* [YOUR GOAL] Exclude the images, then return every line below exactly as written.

* [DATASET RECORDS]
--- START ---

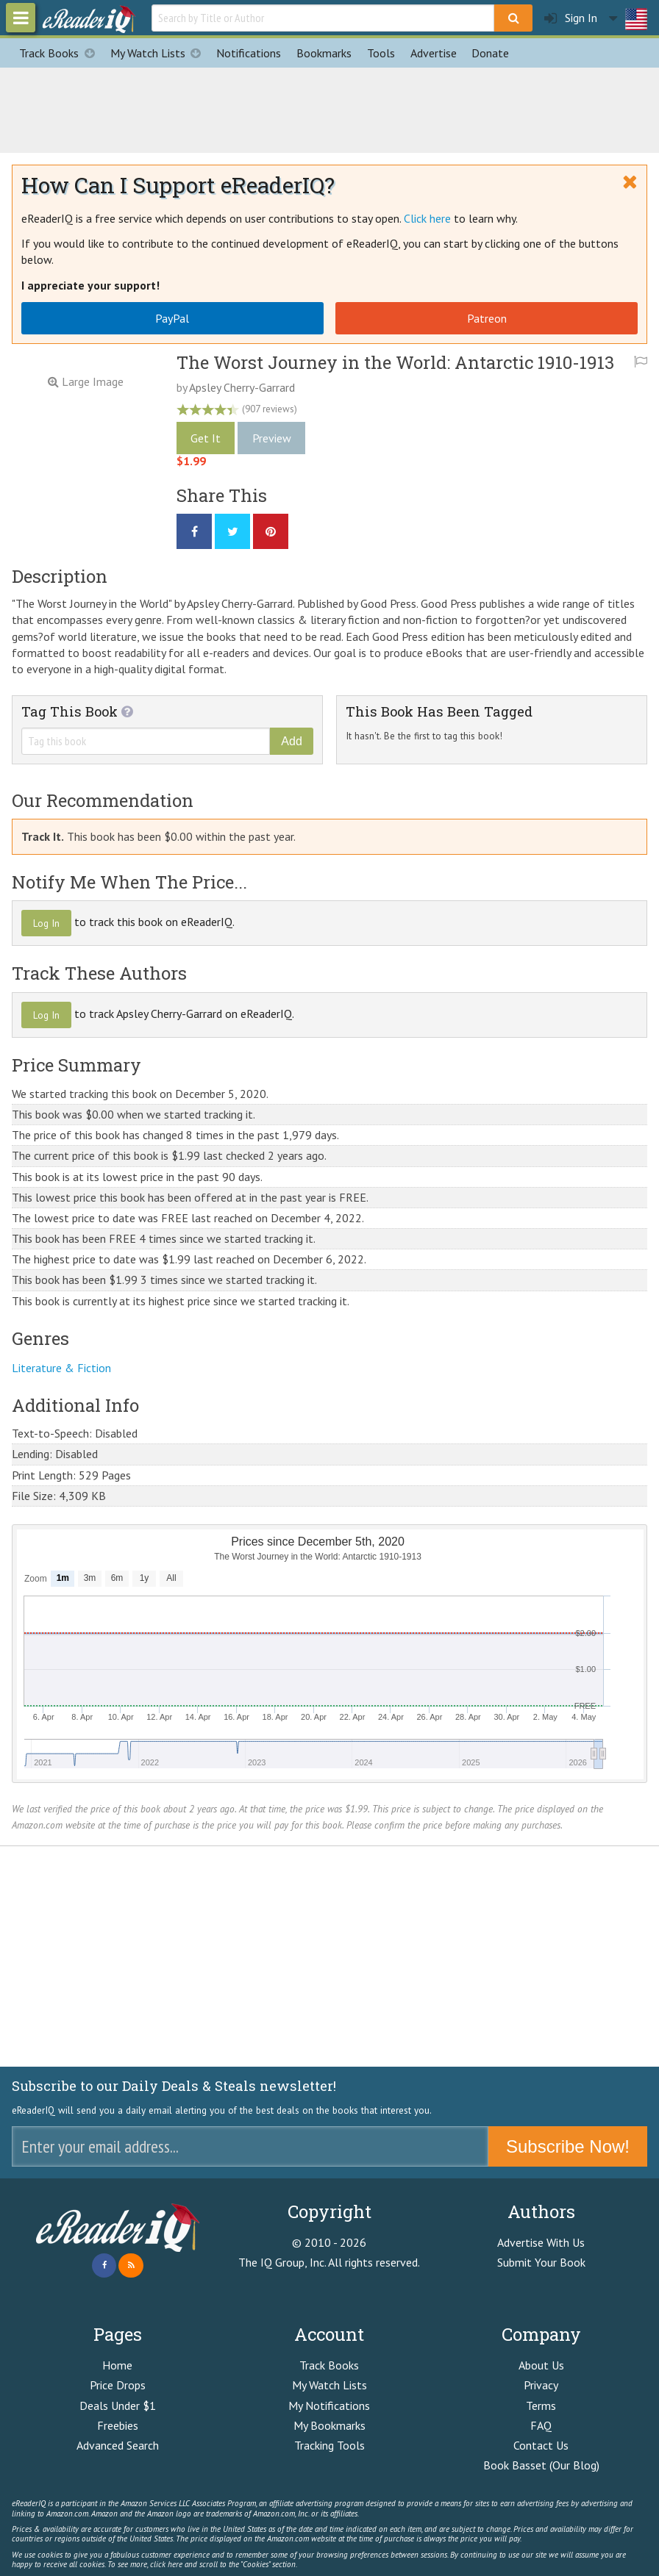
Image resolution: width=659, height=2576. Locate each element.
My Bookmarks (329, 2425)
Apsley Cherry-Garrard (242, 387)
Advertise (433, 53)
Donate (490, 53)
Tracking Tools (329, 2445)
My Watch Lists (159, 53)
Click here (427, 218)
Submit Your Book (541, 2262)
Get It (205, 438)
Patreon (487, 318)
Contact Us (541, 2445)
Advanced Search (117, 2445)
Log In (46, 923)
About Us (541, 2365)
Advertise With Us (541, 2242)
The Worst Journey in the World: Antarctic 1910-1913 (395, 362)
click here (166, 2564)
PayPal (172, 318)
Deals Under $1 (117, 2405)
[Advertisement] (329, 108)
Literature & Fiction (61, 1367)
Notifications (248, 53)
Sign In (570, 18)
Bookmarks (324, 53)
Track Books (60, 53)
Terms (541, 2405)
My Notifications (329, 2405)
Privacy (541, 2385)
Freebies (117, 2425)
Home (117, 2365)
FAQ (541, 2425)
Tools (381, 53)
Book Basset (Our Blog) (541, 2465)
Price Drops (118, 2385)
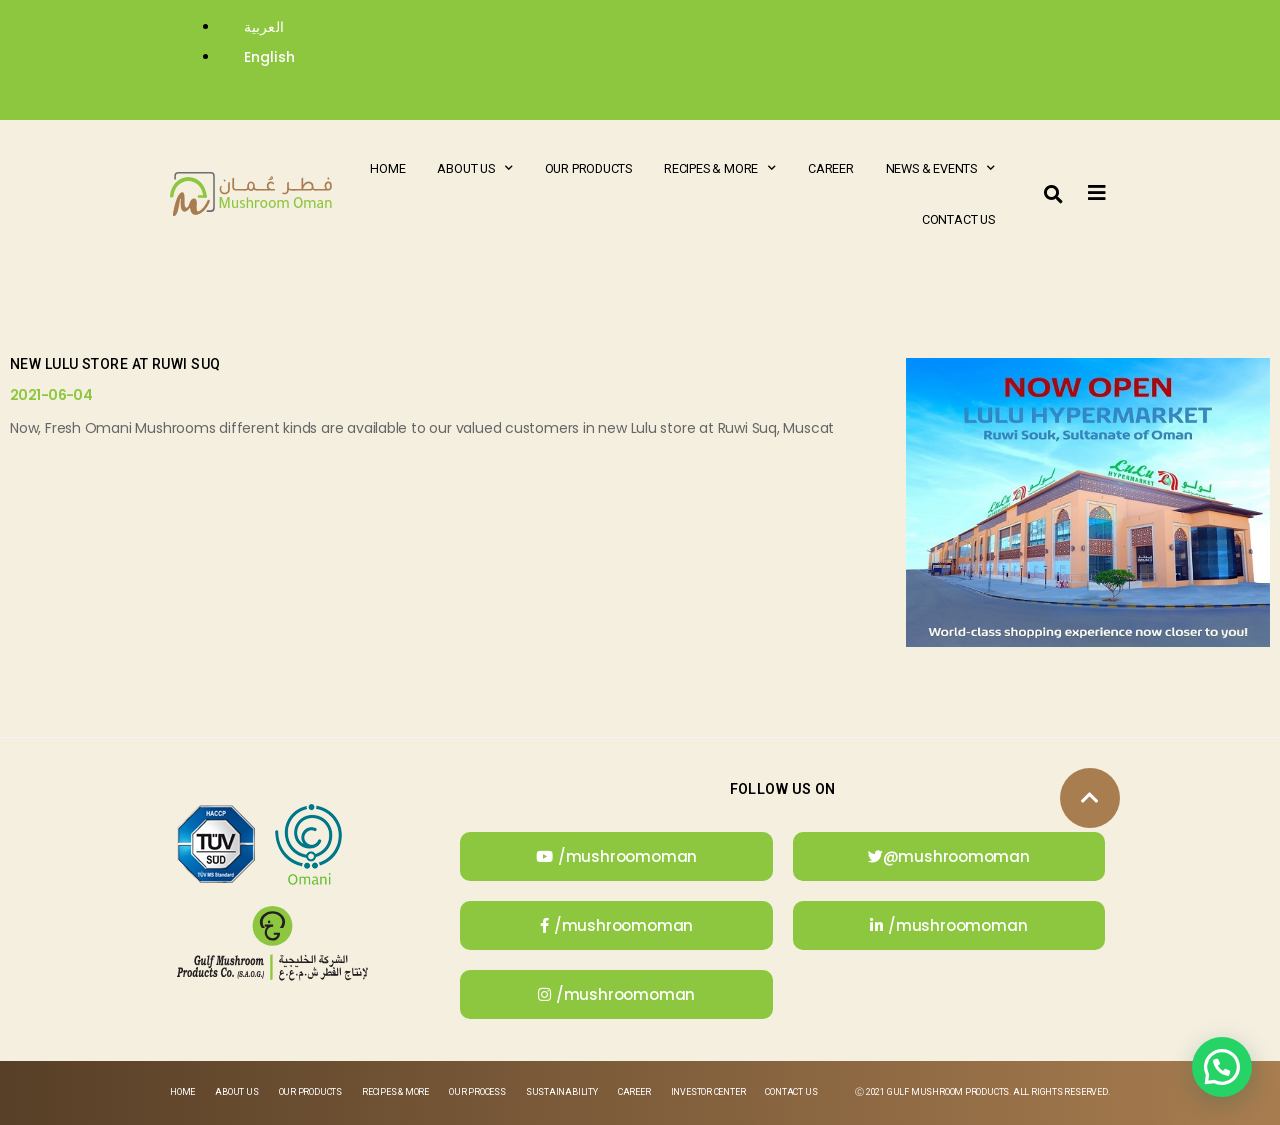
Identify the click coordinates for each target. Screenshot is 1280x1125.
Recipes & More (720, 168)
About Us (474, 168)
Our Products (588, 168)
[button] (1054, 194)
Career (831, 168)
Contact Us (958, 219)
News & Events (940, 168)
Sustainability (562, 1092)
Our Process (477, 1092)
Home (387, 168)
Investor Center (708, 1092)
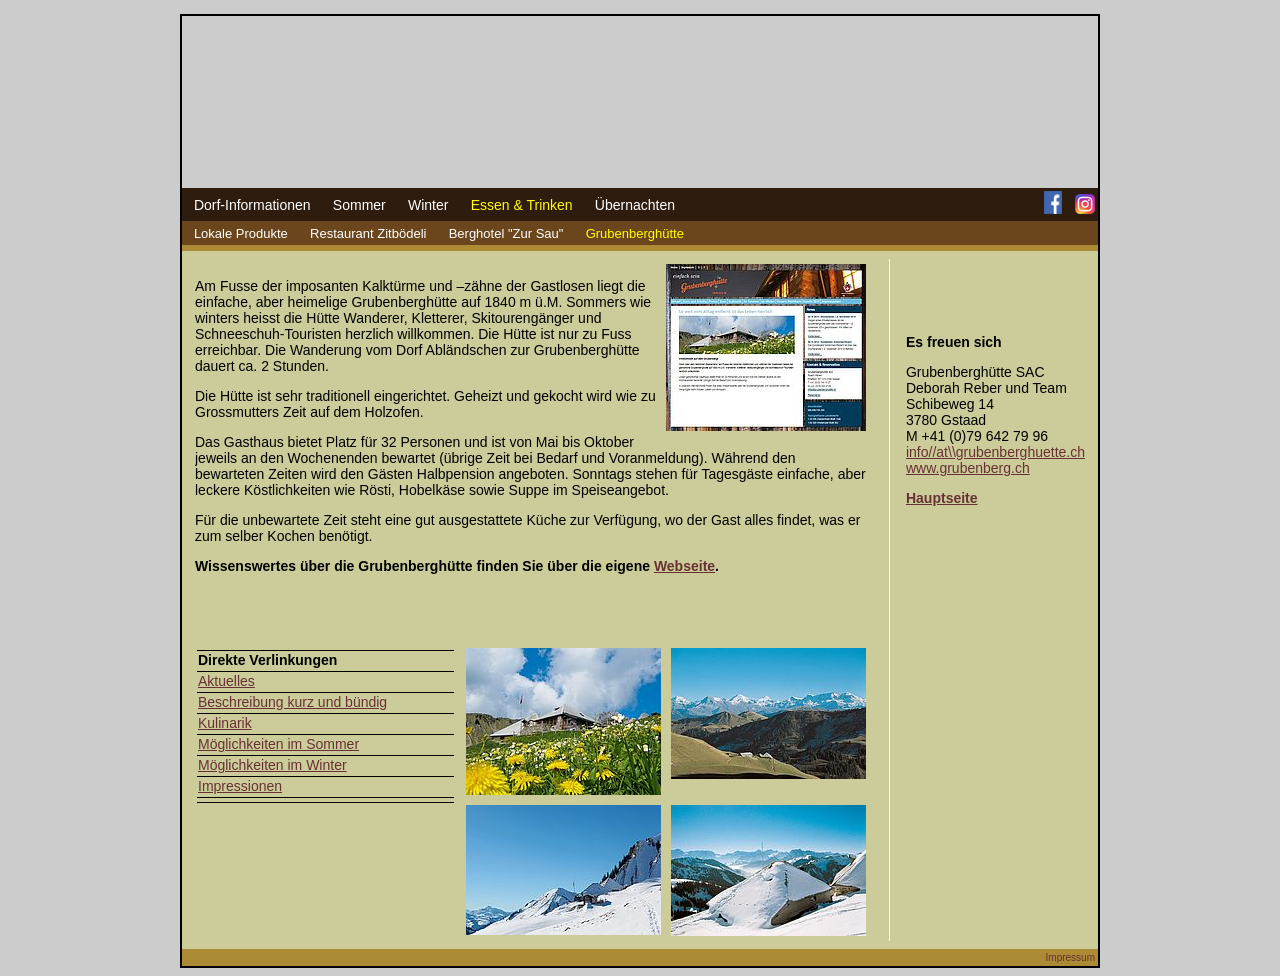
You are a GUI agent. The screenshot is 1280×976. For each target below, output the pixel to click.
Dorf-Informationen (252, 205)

--- END ---

* [REPLY TO THE TASK]
Image resolution: width=659, height=2576. Locate each element.
My Bookmarks (329, 2425)
Apsley Cherry-Garrard (242, 387)
Advertise (433, 53)
Donate (490, 53)
Tracking Tools (329, 2445)
My Watch Lists (159, 53)
Click here (427, 218)
Submit Your Book (541, 2262)
Get It (205, 438)
Patreon (487, 318)
Contact Us (541, 2445)
Advanced Search (117, 2445)
Log In (46, 923)
About Us (541, 2365)
Advertise With Us (541, 2242)
The Worst Journey in the World: Antarctic 1910-1913 (395, 362)
click here (166, 2564)
PayPal (172, 318)
Deals Under $1 (117, 2405)
[Advertisement] (329, 108)
Literature & Fiction (61, 1367)
Notifications (248, 53)
Sign In (570, 18)
Bookmarks (324, 53)
Track Books (60, 53)
Terms (541, 2405)
My Notifications (329, 2405)
Privacy (541, 2385)
Freebies (117, 2425)
Home (117, 2365)
FAQ (541, 2425)
Tools (381, 53)
Book Basset (Our Blog) (541, 2465)
Price Drops (118, 2385)
Identify the click coordinates for each target. Screenshot is 1280x1125.
Recipes & More (720, 168)
About Us (474, 168)
Our Products (588, 168)
[button] (1054, 194)
Career (831, 168)
Contact Us (958, 219)
News & Events (940, 168)
Sustainability (562, 1092)
Our Process (477, 1092)
Home (387, 168)
Investor Center (708, 1092)
You are a GUI agent. The screenshot is 1280×976. For each target below, output the pixel to click.
Dorf-Informationen (252, 205)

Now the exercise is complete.